Information shown:
::::::::::
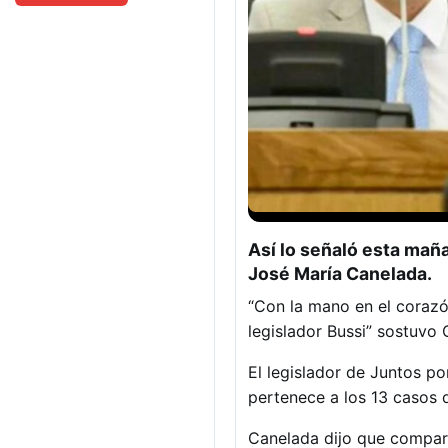
Así lo señaló esta maña
José María Canelada.
“Con la mano en el corazó
legislador Bussi” sostuvo
El legislador de Juntos p
pertenece a los 13 casos q
Canelada dijo que compart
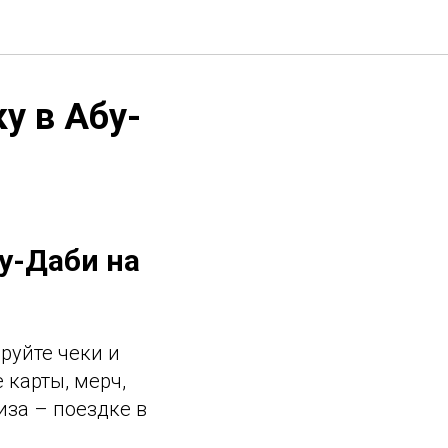
у в Абу-
бу-Даби на
руйте чеки и
карты, мерч,
иза – поездке в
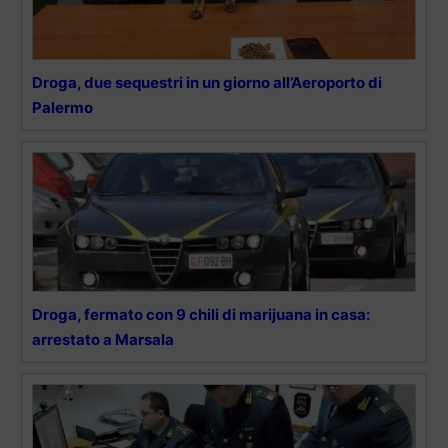
Droga, due sequestri in un giorno all’Aeroporto di
Palermo
Droga, fermato con 9 chili di marijuana in casa:
arrestato a Marsala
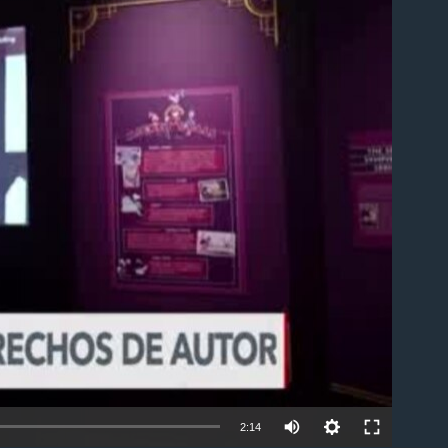
able
2:14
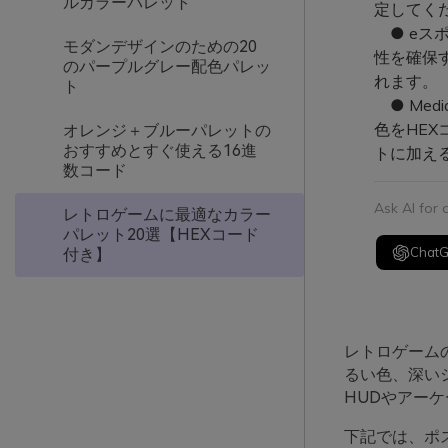
ルカラーパレット
定してく
● eス
モダンデザインのための20
性を確保
のパープルグレー配色パレッ
れます。
ト
● Med
色をHE
オレンジ＋ブルーパレットの
おすすめとすぐ使える16進
トに加え
数コード
Ask AI for
レトロゲームに最適なカラー
パレット20選【HEXコード
Chat
付き】
レトロゲーム
るい色、深い
HUDやアー
下記では、ポ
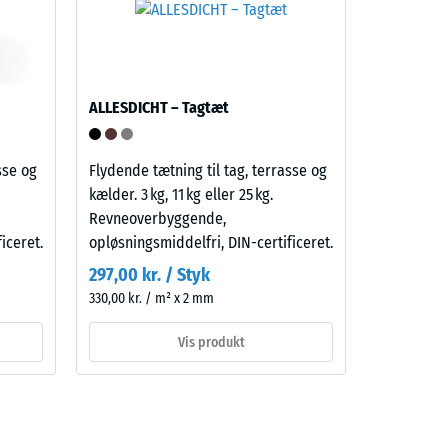
ALLESDICHT – Tagtæt
sse og
Flydende tætning til tag, terrasse og
kælder. 3 kg, 11 kg eller 25 kg.
Revneoverbyggende,
iceret.
opløsningsmiddelfri, DIN-certificeret.
297,00 kr. / Styk
330,00 kr. / m² x 2 mm
Vis produkt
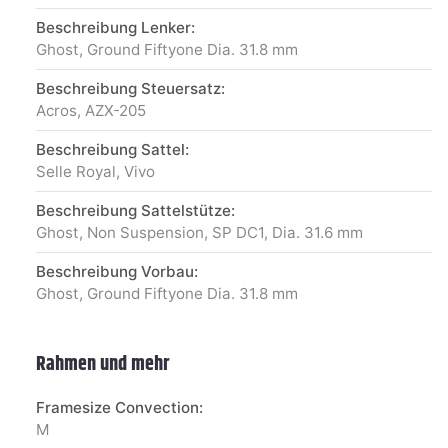
Beschreibung Lenker:
Ghost, Ground Fiftyone Dia. 31.8 mm
Beschreibung Steuersatz:
Acros, AZX-205
Beschreibung Sattel:
Selle Royal, Vivo
Beschreibung Sattelstütze:
Ghost, Non Suspension, SP DC1, Dia. 31.6 mm
Beschreibung Vorbau:
Ghost, Ground Fiftyone Dia. 31.8 mm
Rahmen und mehr
Framesize Convection:
M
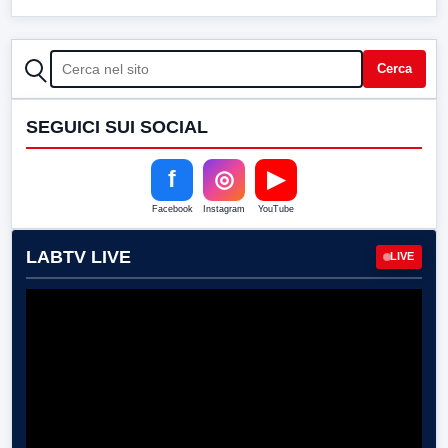
CERCA
Cerca
SEGUICI SUI SOCIAL
f
◎
▶
Facebook
Instagram
YouTube
LABTV LIVE
LIVE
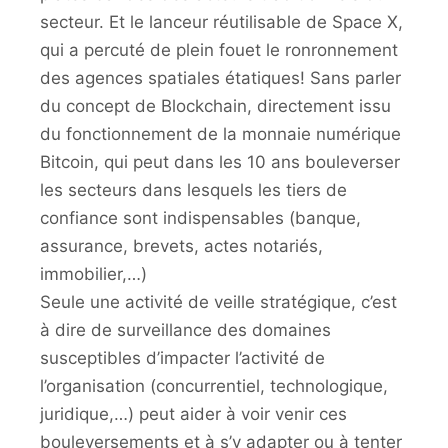
secteur. Et le lanceur réutilisable de Space X,
qui a percuté de plein fouet le ronronnement
des agences spatiales étatiques! Sans parler
du concept de Blockchain, directement issu
du fonctionnement de la monnaie numérique
Bitcoin, qui peut dans les 10 ans bouleverser
les secteurs dans lesquels les tiers de
confiance sont indispensables (banque,
assurance, brevets, actes notariés,
immobilier,…)
Seule une activité de veille stratégique, c’est
à dire de surveillance des domaines
susceptibles d’impacter l’activité de
l’organisation (concurrentiel, technologique,
juridique,…) peut aider à voir venir ces
bouleversements et à s’y adapter ou à tenter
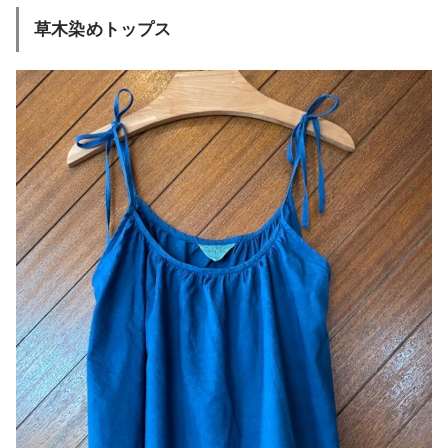
草木染めトップス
::::::::::
Activity: The listing is to be reproduced in full and exactly, except that its pictures are to be dropped.

Task solution:
Así lo señaló esta maña
José María Canelada.
“Con la mano en el corazó
legislador Bussi” sostuvo
El legislador de Juntos p
pertenece a los 13 casos q
Canelada dijo que compart
у в Абу-
бу-Даби на
руйте чеки и
карты, мерч,
иза – поездке в
Droga, due sequestri in un giorno all’Aeroporto di
Palermo
Droga, fermato con 9 chili di marijuana in casa:
arrestato a Marsala
able
2:14
ルカラーパレット
定してく
● eス
モダンデザインのための20
性を確保
のパープルグレー配色パレッ
れます。
ト
● Med
色をHE
オレンジ＋ブルーパレットの
おすすめとすぐ使える16進
トに加え
数コード
Ask AI for
レトロゲームに最適なカラー
パレット20選【HEXコード
Chat
付き】
レトロゲーム
るい色、深い
HUDやアー
下記では、ポ
ALLESDICHT – Tagtæt
sse og
Flydende tætning til tag, terrasse og
kælder. 3 kg, 11 kg eller 25 kg.
Revneoverbyggende,
iceret.
opløsningsmiddelfri, DIN-certificeret.
297,00 kr. / Styk
330,00 kr. / m² x 2 mm
Vis produkt
Beschreibung Lenker:
Ghost, Ground Fiftyone Dia. 31.8 mm
Beschreibung Steuersatz:
Acros, AZX-205
Beschreibung Sattel:
Selle Royal, Vivo
Beschreibung Sattelstütze:
Ghost, Non Suspension, SP DC1, Dia. 31.6 mm
Beschreibung Vorbau:
Ghost, Ground Fiftyone Dia. 31.8 mm
Rahmen und mehr
Framesize Convection:
M
CERCA
Cerca
SEGUICI SUI SOCIAL
f
◎
▶
Facebook
Instagram
YouTube
LABTV LIVE
LIVE
secteur. Et le lanceur réutilisable de Space X,
qui a percuté de plein fouet le ronronnement
des agences spatiales étatiques! Sans parler
du concept de Blockchain, directement issu
du fonctionnement de la monnaie numérique
Bitcoin, qui peut dans les 10 ans bouleverser
les secteurs dans lesquels les tiers de
confiance sont indispensables (banque,
assurance, brevets, actes notariés,
immobilier,…)
Seule une activité de veille stratégique, c’est
à dire de surveillance des domaines
susceptibles d’impacter l’activité de
l’organisation (concurrentiel, technologique,
juridique,…) peut aider à voir venir ces
bouleversements et à s’y adapter ou à tenter
草木染めトップス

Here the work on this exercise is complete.